Consider who might replace him. Sunak and Sajid Javid have together spent 32 years working in high finance. Liz Truss is Nigel Farage without the pint glass. Matt Hancock is Matt Hancock. That is today’s Tory party: a vacant-eyed coalition of bankers, bounders and Brexiteers. They have no ideas, save the most parodic form of Thatcherism. Hand huge home loans to people on housing benefit who can barely afford to eat. Allow mortgages to be passed down fromparent to child, like some 21st-century remake of debt serfdom. When all else fails, attack the BBC for not showing more flags.
Consider, too, the media enablers of Johnson. The BBC’s Have I Got News For You, which turned a hard-right politician into a TV star. The newspapers that laughed off all his lies and petty corruption until it was clear their readers weren’t going to stomach it any more. In its main editorial on Wednesday, the Times demanded Johnson step down: “No one in Britain or abroad can any longer trust a word this government says.” In December 2019, the same paper endorsed him as prime minister to keep “close links with European partners and pave the way for a return to pragmatic, responsible government”.
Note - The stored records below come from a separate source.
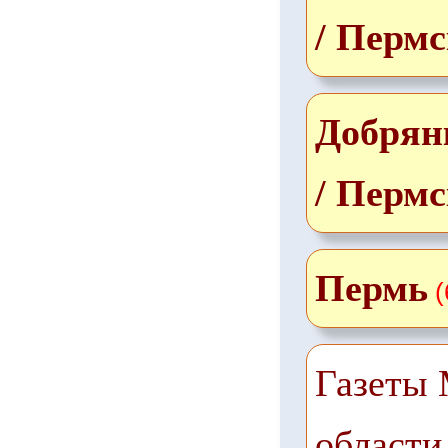
/ Перм
Добрян
/ Перм
Пермь
(
Газеты 
области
This wasn’t naivety. The Times and most of Fleet Street signed up as cheerleaders for the most flawed political leader in living memory purely to stave off Jeremy Corbyn. Labour, the same editorial warned, would take the country down “a path of radical socialism that would lead to economic chaos” and “turn the clock back 40 years”. It was the crudest attempt to portray German-style social democracy as tantamount to collectivised farms and Siberian salt mines. It was intended to nullify democratic choice. The result is the law-breaking regime now in charge of the country, who see nothing wrong in handing out PPE contracts to mates, outsourcing functions to expensive consultants, and running a Covid-loan scheme subject to incredible fraud – and with no serious ideas to stave off a looming recession.
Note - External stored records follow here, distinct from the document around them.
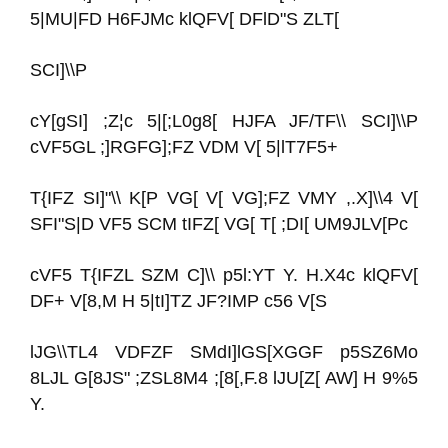
5|MU|FD H6FJMc klQFV[ DFlD"S ZLT[
SCI]\\P
cY[gSI] ;Z¦c 5|[;L0g8[ HJFA JF/TF\\ SCI]\\P
cVF5GL ;]RGFG];FZ VDM V[ 5|lT7F5+
T{IFZ SI]"\\ K[P VG[ V[ VG];FZ VMY ,.X]\\4 V[
SFI"S|D VF5 SCM tIFZ[ VG[ T[ ;DI[ UM9JLV[Pc
cVF5 T{IFZL SZM C]\\ p5l:YT Y. H.X4c klQFV[
DF+ V[8,M H 5|tI]TZ JF?IMP c56 V[S
lJG\\TL4 VDFZF SMdI]lGS[XGGF p5SZ6Mo
8LJL G[8JS" ;ZSL8M4 ;[8[,F.8 lJU[Z[ AW] H 9%5
Y.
Boris Johnson is the leader of this mess, and trailing behind him is an entire wrecking crew of shameless MPs, craven newspapers and sharp-eyed donors. They have destroyed much, grabbed what they could and built nothing. For all his own faults, the man in No 10 is also paying the price for years of rule by the Right Honourable Member for Greensill and Lord Osborne of BlackRock. Together, they have taken fistfuls and left only small change.
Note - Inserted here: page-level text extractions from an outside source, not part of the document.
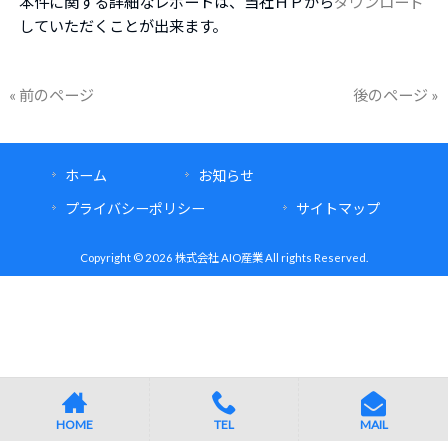
本件に関する詳細なレポートは、当社ＨＰから
ダウンロード
していただくことが出来ます。
« 前のページ
後のページ »
ホーム
お知らせ
プライバシーポリシー
サイトマップ
Copyright © 2026 株式会社 AIO産業 All rights Reserved.
HOME
TEL
MAIL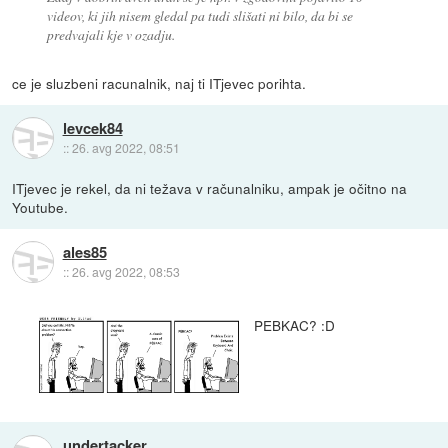
videov, ki jih nisem gledal pa tudi slišati ni bilo, da bi se
predvajali kje v ozadju.
ce je sluzbeni racunalnik, naj ti ITjevec porihta.
levcek84
::
26. avg 2022, 08:51
ITjevec je rekel, da ni težava v računalniku, ampak je očitno na
Youtube.
ales85
::
26. avg 2022, 08:53
PEBKAC? :D
undertacker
I have written it before but it bears repeating: these people are bad at government because they believe government is bad. For them, levelling up is a pretty slogan. Their real goal looks like self advancement. And when they finally leave, their only punishment is higher fees on the after-dinner circuit, a ludicrous book advance and their pick of City directorships.
The UK does not need a new manager: it is crying out for an entirely different form of management that hands power and wealth to those who have been deprived of it for decades. It deserves radically devolved government and an economic system that values the everyday needs of its people while actively shrinking the finance sector. And it absolutely must get shot of this wrecking crew in their pinstripe suits. The end of Boris Johnson calls for celebrations, to be followed by the real job of seeing off the rest of them.